Early diagnosis and the outcomes of kidney diseases could be enhanced through the development of novel sensitive biomarkers that would allow to increase the quality of assessment of these disorders and ameliorate clinical decisions. The most promising biomarkers are proteomics, including transcriptomics, urinary proteomics and metabolomics, that can facilitate a more precise and early diagnosis of renal disorders [117], [118], [119].

Another direction is the genetic testing of children with kidney disease that became more widespread with the discovery of more than 50 monogenic causes of INS that led to significant clinical implications [120].

The usefulness of these biomarkers should be validated in longitudinal clinical studies and from the perspective of the modern pediatric paradigm regarding individualized, personalized treatment, which requires a wider and more varied arsenal of highly accurate paraclinical investigations.


5 Conclusion

An increased number of studies regarding to sensitive and selective biomarkers are useful for diagnosis and evaluation of mechanisms characteristic for renal disorders and to confirm the importance of this topic.

Older biomarkers of kidney function and injury (GFR, eGFR, creatinine, ratio of BUN: creatinine, albuminuria, proteinuria) are still used in clinical practice, being very cost-effective. But the use of these biomarkers has many limitations [22]. Thus, serum creatinine is an insensitive and late biomarker, compared to newly proposed AKI biomarkers, such as serum Cys-C and uNGAL.
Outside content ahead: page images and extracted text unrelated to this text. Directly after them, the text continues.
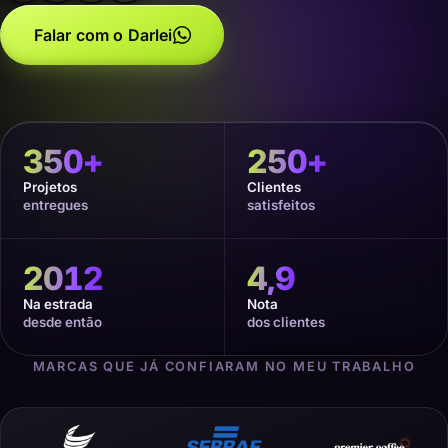
Falar com o Darlei
350
+
250
+
Projetos
Clientes
entregues
satisfeitos
2012
4,9
Na estrada
Nota
desde então
dos clientes
MARCAS QUE JÁ CONFIARAM NO MEU TRABALHO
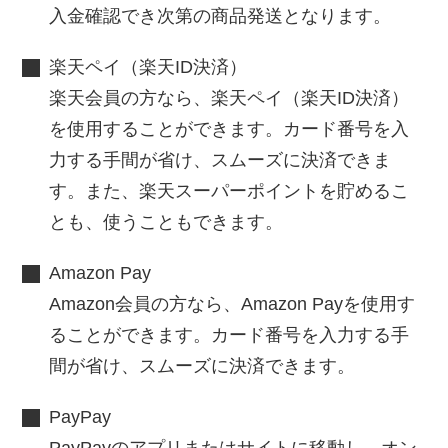
入金確認でき次第の商品発送となります。
楽天ペイ（楽天ID決済）
楽天会員の方なら、楽天ペイ（楽天ID決済）
を使用することができます。カード番号を入
力する手間が省け、スムーズに決済できま
す。また、楽天スーパーポイントを貯めるこ
とも、使うこともできます。
Amazon Pay
Amazon会員の方なら、Amazon Payを使用す
ることができます。カード番号を入力する手
間が省け、スムーズに決済できます。
PayPay
PayPayのアプリまたはサイトに移動し、オン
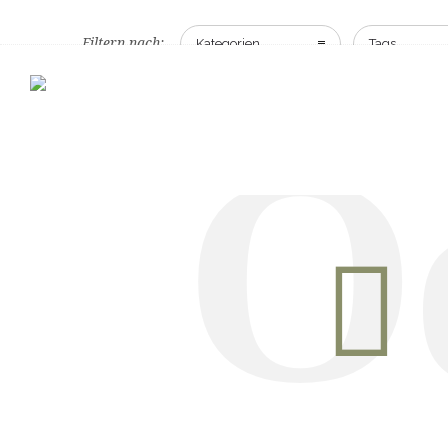
Filtern nach:
Kategorien
Tags
O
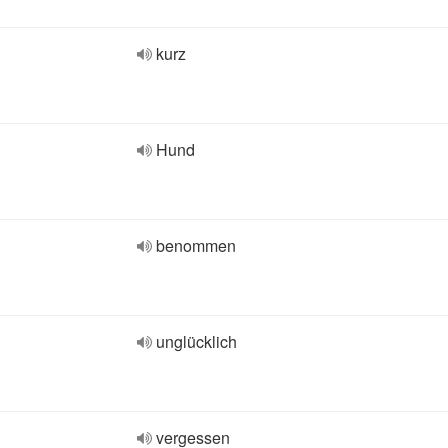
kurz
Hund
benommen
unglücklich
vergessen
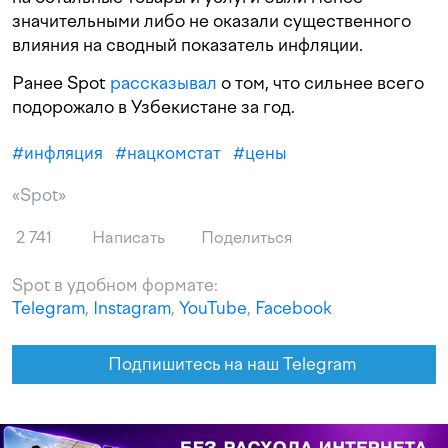
значительными либо не оказали существенного
влияния на сводный показатель инфляции.
Ранее Spot
рассказывал
о том, что сильнее всего
подорожало в Узбекистане за год.
#
инфляция
#
нацкомстат
#
цены
«Spot»
2 741
Написать
Поделиться
Spot в удобном формате:
Telegram
,
Instagram
,
YouTube
,
Facebook
Подпишитесь на наш Telegram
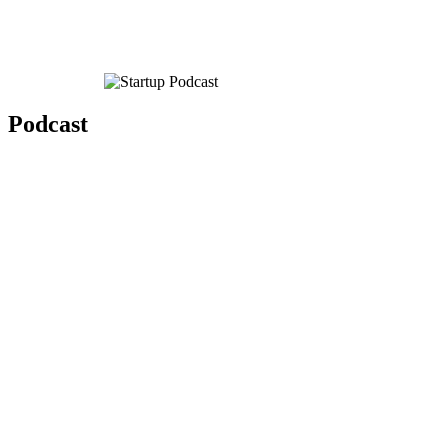
Podcast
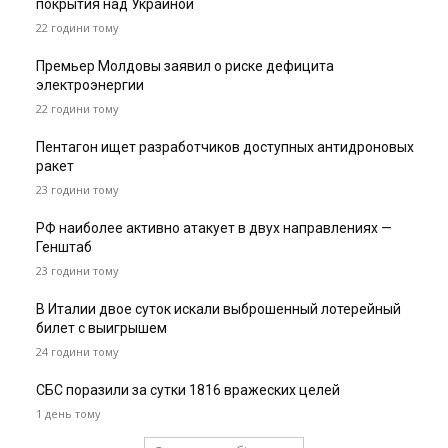
покрытия над Украиной
22 години тому
Премьер Молдовы заявил о риске дефицита
электроэнергии
22 години тому
Пентагон ищет разработчиков доступных антидроновых
ракет
23 години тому
РФ наиболее активно атакует в двух направлениях —
Генштаб
23 години тому
В Италии двое суток искали выброшенный лотерейный
билет с выигрышем
24 години тому
СБС поразили за сутки 1816 вражеских целей
1 день тому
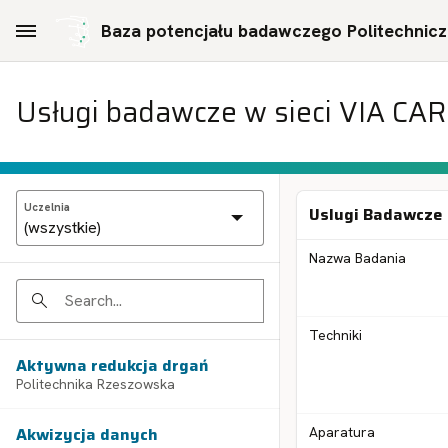
Skip to Main Content
Baza potencjału badawczego Politechniczn
Usługi badawcze w sieci VIA CA
Uczelnia
Uslugi Badawcze
Nazwa Badania
Search
Techniki
Aktywna redukcja drgań
Politechnika Rzeszowska
Akwizycja danych
Aparatura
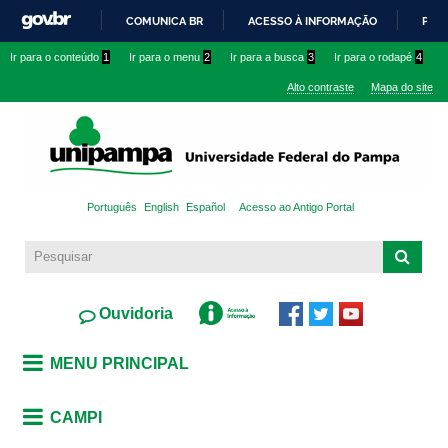
Pular
COMUNICA BR
ACESSO À INFORMAÇÃO
PART
para o
IR
Ir para o conteúdo
1
Ir para o menu
2
Ir para a busca
3
Ir para o rodapé
4
conteúdo
PARA
principal
Alto contraste
Mapa do site
O
CONTEÚDO
Português
English
Español
Acesso ao Antigo Portal
Ouvidoria
MENU PRINCIPAL
CAMPI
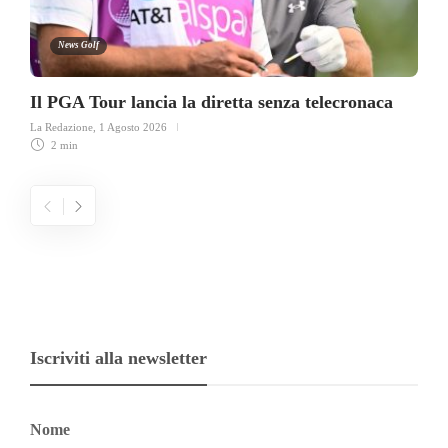
News Golf
Il PGA Tour lancia la diretta senza telecronaca
La Redazione
,
1 Agosto 2026
2 min
Iscriviti alla newsletter
Nome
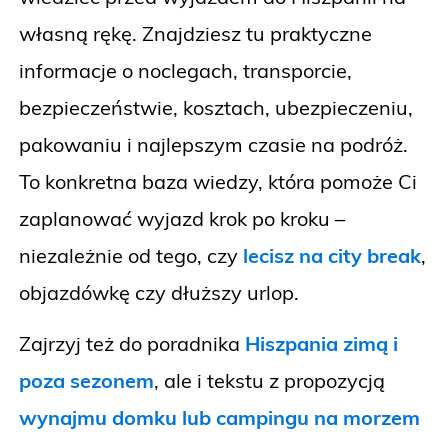
własną rękę. Znajdziesz tu praktyczne
informacje o noclegach, transporcie,
bezpieczeństwie, kosztach, ubezpieczeniu,
pakowaniu i najlepszym czasie na podróż.
To konkretna baza wiedzy, która pomoże Ci
zaplanować wyjazd krok po kroku –
niezależnie od tego, czy
lecisz na city break
,
objazdówkę czy dłuższy urlop.
Zajrzyj też do poradnika
Hiszpania zimą i
poza sezonem
, ale i tekstu z propozycją
wynajmu domku lub campingu na morzem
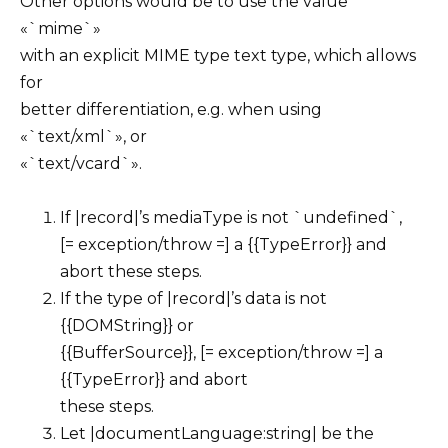
Other options would be to use the value
«`mime`»
with an explicit
MIME type
text type, which allows
for
better differentiation, e.g. when using
«`text/xml`», or
«`text/vcard`».
If |record|’s
mediaType
is not `undefined`,
[= exception/throw =] a {{TypeError}} and
abort these steps.
If the type of |record|’s
data
is not
{{DOMString}} or
{{BufferSource}}, [= exception/throw =] a
{{TypeError}} and abort
these steps.
Let |documentLanguage:string| be the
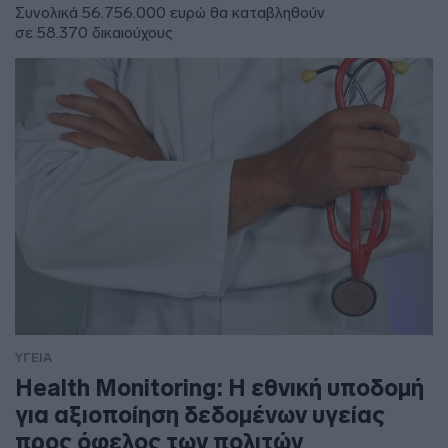
Συνολικά 56.756.000 ευρώ θα καταβληθούν
σε 58.370 δικαιούχους
ΥΓΕΙΑ
Health Monitoring: Η εθνική υποδομή
για αξιοποίηση δεδομένων υγείας
προς όφελος των πολιτών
The capacity to make an early diagnosis and monitor the evolution of kidney disease in children was enhanced considerably in the last years, after finding more specific and sensitive biomarkers, as uNGAL and serum Cys-C, that can predict AKI early in critically ill children, as biomarkers for diagnostic, prognostic, monitoring the treatment of UTI, AKI, CKD – cytokines and acute phase reactants (IL-6, IL-8, IL-18, TNF-α, PCT), pNGAL, uNGAL, uKIM, uMMP-9, uVDBP, A1BG, uPIIINP, uNAG-β, and biomarkers of renal fibrosis – urinary TGF-β and CTGF.

Biomarkers that could distinguish SRNS from SSNS – uVDBP, uNGAL, urinary A1BG, serum suPAR – were found to be significantly elevated in SRNS.
Complicated pathogenetic mechanisms of development and progression of children kidney diseases demand not a single marker, but a combination of them, to reflect all the changes that happen during the disease.